From: "Paul E. McKenney" <paulmck@linux.vnet.ibm.com>
To: Dimitri Sivanich <sivanich@sgi.com>
Cc: Mike Galbraith <efault@gmx.de>, linux-kernel@vger.kernel.org
Subject: Re: [PATCH RFC] rcu: Limit GP initialization to CPUs that have been online
Date: Wed, 14 Mar 2012 09:56:57 -0700 [thread overview]
Message-ID: <20120314165657.GA19117@linux.vnet.ibm.com> (raw)
In-Reply-To: <20120314151717.GA2435@linux.vnet.ibm.com>
On Wed, Mar 14, 2012 at 08:17:17AM -0700, Paul E. McKenney wrote:
> On Wed, Mar 14, 2012 at 08:08:01AM -0500, Dimitri Sivanich wrote:
> > On Wed, Mar 14, 2012 at 01:40:41PM +0100, Mike Galbraith wrote:
> > > On Wed, 2012-03-14 at 10:24 +0100, Mike Galbraith wrote:
> > > > On Tue, 2012-03-13 at 17:24 -0700, Paul E. McKenney wrote:
> > > > > The following builds, but is only very lightly tested. Probably full
> > > > > of bug, especially when exercising CPU hotplug.
> > > >
> > > > You didn't say RFT, but...
> > > >
> > > > To beat on this in a rotund 3.0 kernel, the equivalent patch would be
> > > > the below? My box may well answer that before you can.. hope not ;-)
> > >
> > > (Darn, it did. Box says boot stall with virgin patch in tip too though.
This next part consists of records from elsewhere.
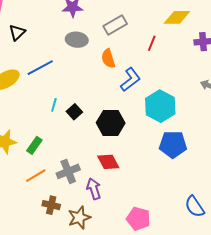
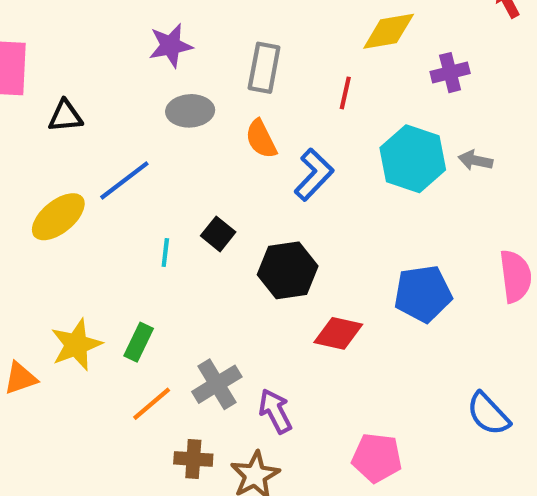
gray rectangle: (115, 25) -> (264, 68), turned -40
black triangle: (17, 32) -> (65, 116), turned 48
cyan hexagon: (160, 106) -> (413, 159), moved
black square: (74, 112) -> (218, 234), moved
red diamond: (108, 162) -> (338, 333), moved, turned -40

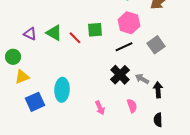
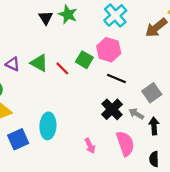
pink hexagon: (129, 23) -> (109, 50), moved
green square: (95, 30) -> (84, 60), turned 35
gray square: (156, 45) -> (152, 93), moved
black line: (124, 47) -> (116, 78), turned 48
pink semicircle: (132, 106) -> (125, 144), size x1.6

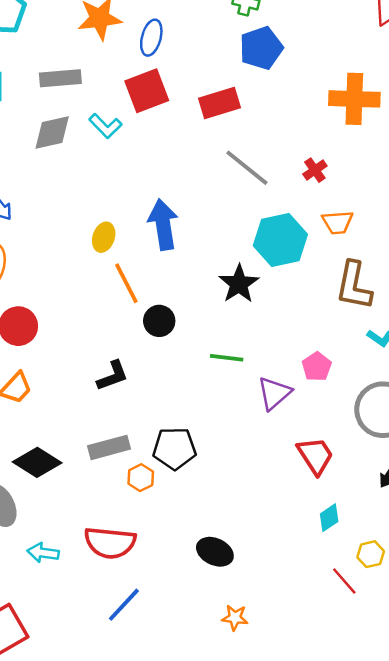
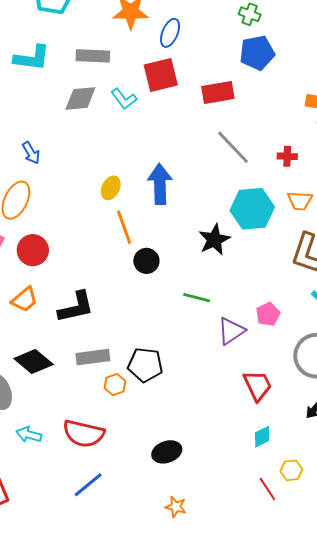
red cross: (315, 170) -> (287, 156), turned 30
black L-shape: (113, 376) -> (76, 307), moved, size x1.4
black ellipse: (215, 552) -> (167, 452), turned -52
> > > Wedging it straight into 3.0 was perhaps a tad premature;)
> >
> > I saw the same thing with 3.3.0-rc7+ and virgin patch on UV. Boots fine without the patch.
>
> Right... Bozo here forgot to set the kernel parameters for large-system
> emulation during testing. Apologies for the busted patch, will fix.
>
> And thank you both for the testing!!!
>
> Hey, at least I labeled it "RFC". ;-)
Does the following work better? It does pass my fake-big-system tests
(more testing in the works).
Thanx, Paul
------------------------------------------------------------------------
rcu: Limit GP initialization to CPUs that have been online
The current grace-period initialization initializes all leaf rcu_node
structures, even those corresponding to CPUs that have never been online.
This is harmless in many configurations, but results in 200-microsecond
latency spikes for kernels built with NR_CPUS=4096.
This commit therefore keeps track of the largest-numbered CPU that has
ever been online, and limits grace-period initialization to rcu_node
structures corresponding to that CPU and to smaller-numbered CPUs.
Reported-by: Dimitri Sivanich <sivanich@sgi.com>
Signed-off-by: Paul E. McKenney <paulmck@linux.vnet.ibm.com>
diff --git a/kernel/rcutree.c b/kernel/rcutree.c
index c3b05ef..5688443 100644
--- a/kernel/rcutree.c
+++ b/kernel/rcutree.c
@@ -91,6 +91,8 @@ DEFINE_PER_CPU(struct rcu_data, rcu_bh_data);
static struct rcu_state *rcu_state;
+int rcu_max_cpu __read_mostly; /* Largest # CPU that has ever been online. */
+
/*
* The rcu_scheduler_active variable transitions from zero to one just
* before the first task is spawned. So when this variable is zero, RCU
@@ -1129,8 +1131,9 @@ static void rcu_report_qs_rsp(struct rcu_state *rsp, unsigned long flags)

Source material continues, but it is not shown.